Results: ELA is mostly expressed in renal tubules. Aggravated pathological injury and further reduction of renal microvascular blood flow were observed in ApelaKsp KO mice during AKI and the following transition to chronic kidney disease (AKI-CKD). RNA-seq analysis suggested that two blood flow regulators, arginine metabolizing enzyme arginase 2 (ARG2) and PGE2 metabolizing enzyme carbonyl reductases 1 and 3 (CBR1/3), were altered in injured ApelaKsp KO mice. Notably, combination application of an ARG2 inhibitor nor-NOHA, and Paricalcitol, a clinically used activator for PGE2 synthesis, alleviated injury-induced AKI/AKI-CKD stages and eliminated the worst outcomes observed in ApelaKsp KO mice. Moreover, while the APJ inhibitor ML221 blocked the beneficial effects of ELA32 peptide on AKI, it showed no effect on combination treatment of nor-NOHA and Paricalcitol.

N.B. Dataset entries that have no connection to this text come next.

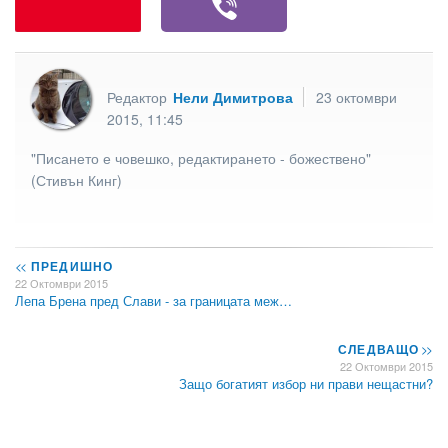
Редактор
Нели Димитрова
23 октомври
2015, 11:45
"Писането е човешко, редактирането - божествено"
(Стивън Кинг)
<<
ПРЕДИШНО
22 Октомври 2015
Лепа Брена пред Слави - за границата меж…
СЛЕДВАЩО
>>
22 Октомври 2015
Защо богатият избор ни прави нещастни?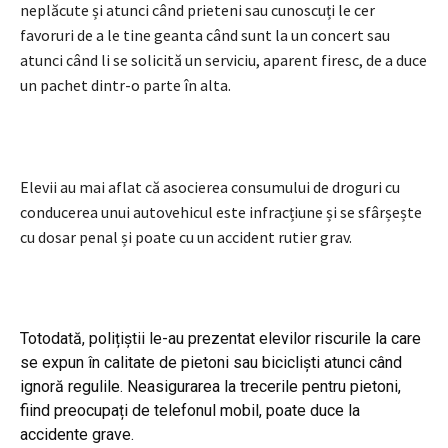
neplăcute și atunci când prieteni sau cunoscuți le cer
favoruri de a le tine geanta când sunt la un concert sau
atunci când li se solicită un serviciu, aparent firesc, de a duce
un pachet dintr-o parte în alta.
Elevii au mai aflat că asocierea consumului de droguri cu
conducerea unui autovehicul este infracțiune și se sfârșește
cu dosar penal și poate cu un accident rutier grav.
Totodată, polițiștii le-au prezentat elevilor riscurile la care
se expun în calitate de pietoni sau bicicliști atunci când
ignoră regulile. Neasigurarea la trecerile pentru pietoni,
fiind preocupați de telefonul mobil, poate duce la
accidente grave.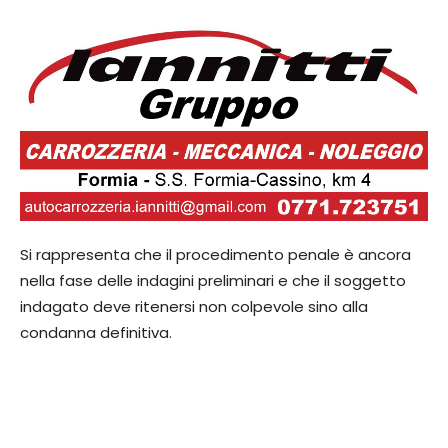
Si rappresenta che il procedimento penale è ancora
nella fase delle indagini preliminari e che il soggetto
indagato deve ritenersi non colpevole sino alla
condanna definitiva.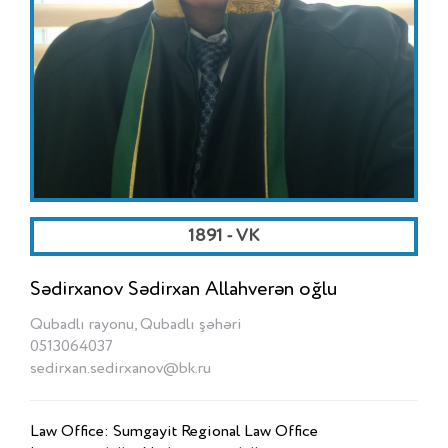
1891 - VK
Sədirxanov Sədirxan Allahverən oğlu
Qubadlı rayonu, Qubadlı şəhəri
0513064037
sedirxan.sedirxanov@bk.ru
Law Office: Sumgayit Regional Law Office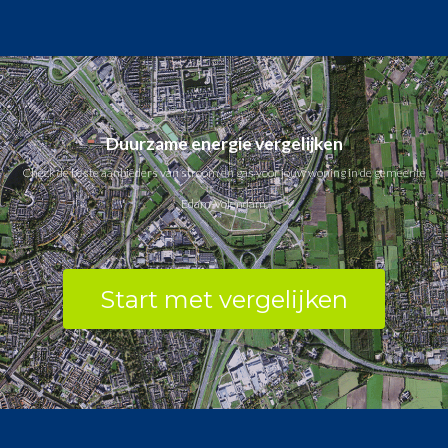
Duurzame energie vergelijken
Check de beste aanbieders van stroom en gas voor jouw woning in de gemeente
Edam-Volendam.
Start met vergelijken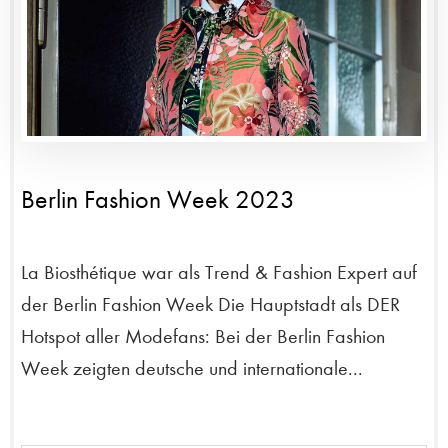
Berlin Fashion Week 2023
La Biosthétique war als Trend & Fashion Expert auf
der Berlin Fashion Week Die Hauptstadt als DER
Hotspot aller Modefans: Bei der Berlin Fashion
Week zeigten deutsche und internationale...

Conclusions: An endogenous tubular ELA-APJ axis regulates renal microvascular blood flow that plays a pivotal role in I/R-induced AKI. Furthermore, improving renal blood flow by inhibiting ARG2 and activating PGE2 is an effective treatment for AKI and prevents the subsequent AKI-CKD transition.

Comments:

**Rationale:**
Ischemia-reperfusion injury (I/R) is a leading cause of acute kidney injury (AKI). Restoring renal blood supply post-ischemia is crucial for minimizing injury. Studies have shown that exogenous application of elabela (ELA) peptides, acting partially through its receptor APJ, can alleviate AKI. However, the natural role of ELA in renal I/R is unclear. This research aims to explore the intrinsic role of ELA in I/R and its impact on renal microvascular blood flow.

**Methods:**
To investigate the endogenous role of ELA in renal I/R, renal tubule-specific ELA knockout (ApelaKsp KO) mice were subjected to bilateral or unilateral I/R. RNA-sequencing analysis was employed to identify gene alterations in ApelaKsp KO mouse kidneys. Injured mice were treated with ELA32 peptide, Nω-hydroxy-nor-L-arginine (nor-NOHA), prostaglandin E2 (PGE2), Paricalcitol, ML221, or their respective vehicles, both individually and in combinations.

**Results:**
ELA expression was predominantly found in renal tubules. ApelaKsp KO mice exhibited worsened pathological injury and reduced renal microvascular blood flow during AKI and the subsequent transition to chronic kidney disease (AKI-CKD). RNA-seq analysis revealed altered expression of two blood flow regulators: arginine metabolizing enzyme arginase 2 (ARG2) and PGE2 metabolizing enzymes carbonyl reductases 1 and 3 (CBR1/3) in injured ApelaKsp KO mice. Combined treatment with an ARG2 inhibitor (nor-NOHA) and Paricalcitol, a clinically used PGE2 synthesis activator, effectively alleviated AKI and prevented the progression to AKI-CKD, significantly improving outcomes in ApelaKsp KO mice. The APJ inhibitor ML221 blocked the beneficial effects of ELA32 peptide on AKI but had no impact on the combination treatment of nor-NOHA and Paricalcitol.

**Conclusions:**
The study establishes the presence of an endogenous tubular ELA-APJ axis that regulates renal microvascular blood flow, playing a pivotal role in I/R-induced AKI. Furthermore, enhancing renal blood flow through ARG2 inhibition and PGE2 activation proves to be an effective therapeutic approach for AKI, preventing its transition to AKI-CKD. This research sheds light on a novel treatment strategy for I/R-induced kidney injuries.